What is required »
Could you write out the lines below exactly, beginning with the first and finishing with the one that contains "Candybar mieten"?

▬▬▬

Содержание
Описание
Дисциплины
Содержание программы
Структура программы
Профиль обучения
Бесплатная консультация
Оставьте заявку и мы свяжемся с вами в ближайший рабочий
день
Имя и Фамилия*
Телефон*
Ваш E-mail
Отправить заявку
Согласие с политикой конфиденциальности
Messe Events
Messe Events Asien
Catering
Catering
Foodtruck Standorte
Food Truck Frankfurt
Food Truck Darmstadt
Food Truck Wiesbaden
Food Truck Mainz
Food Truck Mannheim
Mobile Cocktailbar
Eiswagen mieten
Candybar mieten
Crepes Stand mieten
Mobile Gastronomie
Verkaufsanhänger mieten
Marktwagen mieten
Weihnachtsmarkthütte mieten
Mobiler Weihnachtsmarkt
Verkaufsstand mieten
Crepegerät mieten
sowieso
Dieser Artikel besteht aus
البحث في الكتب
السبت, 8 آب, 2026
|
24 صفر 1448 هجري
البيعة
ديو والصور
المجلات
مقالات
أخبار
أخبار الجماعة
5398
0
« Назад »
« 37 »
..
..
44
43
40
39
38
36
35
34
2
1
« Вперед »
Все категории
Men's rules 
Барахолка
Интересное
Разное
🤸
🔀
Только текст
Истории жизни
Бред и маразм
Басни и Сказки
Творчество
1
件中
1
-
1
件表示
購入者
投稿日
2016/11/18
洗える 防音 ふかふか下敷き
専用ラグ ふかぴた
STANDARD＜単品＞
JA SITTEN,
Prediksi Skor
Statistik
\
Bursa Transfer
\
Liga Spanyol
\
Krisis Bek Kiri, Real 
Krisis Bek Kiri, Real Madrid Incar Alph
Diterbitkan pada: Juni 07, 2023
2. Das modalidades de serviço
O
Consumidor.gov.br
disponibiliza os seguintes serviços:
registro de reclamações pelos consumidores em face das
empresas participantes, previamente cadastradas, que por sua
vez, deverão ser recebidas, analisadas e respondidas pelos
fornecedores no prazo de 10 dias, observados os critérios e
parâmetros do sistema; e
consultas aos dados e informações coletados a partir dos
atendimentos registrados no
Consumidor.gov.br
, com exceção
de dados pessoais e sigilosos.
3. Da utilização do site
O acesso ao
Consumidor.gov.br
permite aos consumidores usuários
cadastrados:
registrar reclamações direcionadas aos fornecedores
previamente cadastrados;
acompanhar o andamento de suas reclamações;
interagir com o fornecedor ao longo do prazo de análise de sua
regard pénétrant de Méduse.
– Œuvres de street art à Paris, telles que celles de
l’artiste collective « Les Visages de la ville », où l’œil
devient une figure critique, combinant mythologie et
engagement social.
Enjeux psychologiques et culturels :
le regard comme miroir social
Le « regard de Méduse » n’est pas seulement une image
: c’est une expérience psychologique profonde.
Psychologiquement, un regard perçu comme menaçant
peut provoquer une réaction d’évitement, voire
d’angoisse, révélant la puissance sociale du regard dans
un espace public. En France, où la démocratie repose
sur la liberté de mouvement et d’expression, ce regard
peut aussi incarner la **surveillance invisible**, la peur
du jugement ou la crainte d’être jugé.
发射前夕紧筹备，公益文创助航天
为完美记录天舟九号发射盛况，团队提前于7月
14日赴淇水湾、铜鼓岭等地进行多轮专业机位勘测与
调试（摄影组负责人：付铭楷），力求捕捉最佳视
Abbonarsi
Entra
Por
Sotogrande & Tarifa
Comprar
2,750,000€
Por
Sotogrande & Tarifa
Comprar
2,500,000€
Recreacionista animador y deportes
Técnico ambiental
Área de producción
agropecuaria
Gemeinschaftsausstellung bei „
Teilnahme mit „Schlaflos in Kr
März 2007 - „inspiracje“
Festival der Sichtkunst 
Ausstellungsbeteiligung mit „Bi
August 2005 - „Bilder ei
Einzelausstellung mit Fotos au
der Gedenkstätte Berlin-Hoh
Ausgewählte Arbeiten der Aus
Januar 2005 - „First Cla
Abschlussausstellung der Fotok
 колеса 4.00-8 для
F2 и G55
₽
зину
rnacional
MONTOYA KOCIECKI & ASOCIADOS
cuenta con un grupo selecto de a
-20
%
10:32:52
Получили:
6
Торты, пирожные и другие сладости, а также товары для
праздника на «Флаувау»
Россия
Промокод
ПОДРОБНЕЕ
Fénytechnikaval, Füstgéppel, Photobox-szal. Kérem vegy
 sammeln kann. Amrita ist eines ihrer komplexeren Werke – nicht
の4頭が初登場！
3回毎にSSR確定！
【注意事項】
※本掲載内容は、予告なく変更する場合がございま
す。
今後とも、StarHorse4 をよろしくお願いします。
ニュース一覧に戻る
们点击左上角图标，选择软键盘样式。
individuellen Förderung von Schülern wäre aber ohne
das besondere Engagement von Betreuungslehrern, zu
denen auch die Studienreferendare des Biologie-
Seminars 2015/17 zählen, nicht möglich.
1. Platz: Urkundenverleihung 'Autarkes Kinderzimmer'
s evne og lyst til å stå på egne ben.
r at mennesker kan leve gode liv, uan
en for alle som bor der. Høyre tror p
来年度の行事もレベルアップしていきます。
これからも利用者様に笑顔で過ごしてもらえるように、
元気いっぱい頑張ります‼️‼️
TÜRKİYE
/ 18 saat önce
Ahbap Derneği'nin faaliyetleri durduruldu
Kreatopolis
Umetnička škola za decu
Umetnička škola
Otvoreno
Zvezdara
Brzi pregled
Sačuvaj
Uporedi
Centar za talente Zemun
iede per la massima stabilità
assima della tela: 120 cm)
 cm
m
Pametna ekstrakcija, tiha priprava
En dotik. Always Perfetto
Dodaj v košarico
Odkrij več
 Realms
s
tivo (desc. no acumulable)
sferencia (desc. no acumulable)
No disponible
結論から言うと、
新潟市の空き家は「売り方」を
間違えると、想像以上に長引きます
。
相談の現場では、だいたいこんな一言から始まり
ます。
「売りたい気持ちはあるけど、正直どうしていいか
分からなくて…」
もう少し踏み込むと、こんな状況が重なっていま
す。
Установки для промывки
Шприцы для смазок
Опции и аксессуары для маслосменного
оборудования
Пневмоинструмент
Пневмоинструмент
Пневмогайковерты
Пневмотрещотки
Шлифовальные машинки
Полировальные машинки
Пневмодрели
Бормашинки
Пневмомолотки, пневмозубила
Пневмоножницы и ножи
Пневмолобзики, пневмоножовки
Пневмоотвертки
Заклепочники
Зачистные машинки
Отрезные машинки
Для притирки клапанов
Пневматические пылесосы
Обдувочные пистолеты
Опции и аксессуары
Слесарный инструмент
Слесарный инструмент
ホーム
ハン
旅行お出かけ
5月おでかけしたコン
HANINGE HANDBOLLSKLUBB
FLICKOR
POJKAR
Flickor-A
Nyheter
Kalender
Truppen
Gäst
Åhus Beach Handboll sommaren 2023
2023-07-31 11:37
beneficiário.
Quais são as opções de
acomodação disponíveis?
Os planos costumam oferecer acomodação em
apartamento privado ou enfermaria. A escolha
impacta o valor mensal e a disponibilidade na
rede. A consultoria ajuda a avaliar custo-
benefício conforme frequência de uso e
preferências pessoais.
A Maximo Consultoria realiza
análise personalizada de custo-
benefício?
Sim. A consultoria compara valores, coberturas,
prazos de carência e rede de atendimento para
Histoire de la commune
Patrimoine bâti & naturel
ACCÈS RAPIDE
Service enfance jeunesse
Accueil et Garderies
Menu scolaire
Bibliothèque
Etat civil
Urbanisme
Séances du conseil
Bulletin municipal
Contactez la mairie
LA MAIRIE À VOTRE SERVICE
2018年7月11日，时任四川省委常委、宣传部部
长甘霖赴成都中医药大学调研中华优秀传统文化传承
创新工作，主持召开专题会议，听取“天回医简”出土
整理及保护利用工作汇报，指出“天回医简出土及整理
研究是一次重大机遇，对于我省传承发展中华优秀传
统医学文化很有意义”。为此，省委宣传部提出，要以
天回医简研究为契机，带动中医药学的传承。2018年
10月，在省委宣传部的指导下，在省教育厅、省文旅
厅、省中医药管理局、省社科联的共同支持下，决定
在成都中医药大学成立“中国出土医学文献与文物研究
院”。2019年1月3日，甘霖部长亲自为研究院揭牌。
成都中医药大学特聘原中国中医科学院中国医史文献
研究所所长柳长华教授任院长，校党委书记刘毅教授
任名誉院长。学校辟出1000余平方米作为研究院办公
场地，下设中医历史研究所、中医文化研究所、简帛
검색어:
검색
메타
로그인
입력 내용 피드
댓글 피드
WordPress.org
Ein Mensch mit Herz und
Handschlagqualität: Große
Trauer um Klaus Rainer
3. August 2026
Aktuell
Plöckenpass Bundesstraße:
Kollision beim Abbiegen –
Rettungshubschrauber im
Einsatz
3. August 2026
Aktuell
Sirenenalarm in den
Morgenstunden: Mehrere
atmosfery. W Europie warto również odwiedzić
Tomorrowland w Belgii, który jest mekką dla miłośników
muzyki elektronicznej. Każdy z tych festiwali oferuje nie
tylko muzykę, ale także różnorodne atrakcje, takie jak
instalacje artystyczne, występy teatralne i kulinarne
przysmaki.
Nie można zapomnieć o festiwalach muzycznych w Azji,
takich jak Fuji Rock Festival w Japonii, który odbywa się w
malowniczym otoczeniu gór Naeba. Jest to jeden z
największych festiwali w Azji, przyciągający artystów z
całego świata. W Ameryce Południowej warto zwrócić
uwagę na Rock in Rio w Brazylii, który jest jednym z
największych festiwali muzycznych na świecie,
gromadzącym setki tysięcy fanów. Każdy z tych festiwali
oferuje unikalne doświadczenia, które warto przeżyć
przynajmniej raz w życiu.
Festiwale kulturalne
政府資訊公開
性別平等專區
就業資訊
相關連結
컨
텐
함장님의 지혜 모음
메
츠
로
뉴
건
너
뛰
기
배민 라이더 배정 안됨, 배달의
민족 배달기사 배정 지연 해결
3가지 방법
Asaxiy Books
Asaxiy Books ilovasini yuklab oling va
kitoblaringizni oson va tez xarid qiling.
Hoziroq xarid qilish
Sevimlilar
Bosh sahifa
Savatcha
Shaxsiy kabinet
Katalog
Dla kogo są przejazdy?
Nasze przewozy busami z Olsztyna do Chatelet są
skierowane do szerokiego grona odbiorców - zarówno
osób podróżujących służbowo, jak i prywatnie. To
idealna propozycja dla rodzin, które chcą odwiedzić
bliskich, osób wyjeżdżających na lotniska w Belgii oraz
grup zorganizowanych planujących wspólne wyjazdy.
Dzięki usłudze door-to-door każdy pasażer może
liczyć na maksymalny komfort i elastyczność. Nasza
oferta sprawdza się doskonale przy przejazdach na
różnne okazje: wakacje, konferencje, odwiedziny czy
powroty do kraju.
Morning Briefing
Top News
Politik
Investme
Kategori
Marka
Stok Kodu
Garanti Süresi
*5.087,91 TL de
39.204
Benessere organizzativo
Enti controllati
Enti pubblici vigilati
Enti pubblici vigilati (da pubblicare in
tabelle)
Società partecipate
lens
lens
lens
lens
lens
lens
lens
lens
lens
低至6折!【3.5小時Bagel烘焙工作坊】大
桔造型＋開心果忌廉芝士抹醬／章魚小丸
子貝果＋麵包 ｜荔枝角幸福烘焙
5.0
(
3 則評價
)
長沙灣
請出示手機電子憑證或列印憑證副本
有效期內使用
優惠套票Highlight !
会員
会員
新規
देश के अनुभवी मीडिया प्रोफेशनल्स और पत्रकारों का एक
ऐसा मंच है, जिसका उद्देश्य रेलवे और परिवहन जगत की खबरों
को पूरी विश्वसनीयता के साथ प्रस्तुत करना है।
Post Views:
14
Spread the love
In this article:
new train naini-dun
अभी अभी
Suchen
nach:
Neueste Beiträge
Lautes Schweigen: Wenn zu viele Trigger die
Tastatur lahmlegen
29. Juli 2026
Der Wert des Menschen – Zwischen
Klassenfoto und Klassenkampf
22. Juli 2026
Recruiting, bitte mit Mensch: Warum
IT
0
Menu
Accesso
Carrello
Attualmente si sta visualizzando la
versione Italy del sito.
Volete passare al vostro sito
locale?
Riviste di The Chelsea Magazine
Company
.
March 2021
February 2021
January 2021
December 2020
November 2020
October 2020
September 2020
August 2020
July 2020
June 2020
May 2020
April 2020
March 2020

▬▬▬

Answer area »
Содержание
Описание
Дисциплины
Содержание программы
Структура программы
Профиль обучения
Бесплатная консультация
Оставьте заявку и мы свяжемся с вами в ближайший рабочий
день
Имя и Фамилия*
Телефон*
Ваш E-mail
Отправить заявку
Согласие с политикой конфиденциальности
Messe Events
Messe Events Asien
Catering
Catering
Foodtruck Standorte
Food Truck Frankfurt
Food Truck Darmstadt
Food Truck Wiesbaden
Food Truck Mainz
Food Truck Mannheim
Mobile Cocktailbar
Eiswagen mieten
Candybar mieten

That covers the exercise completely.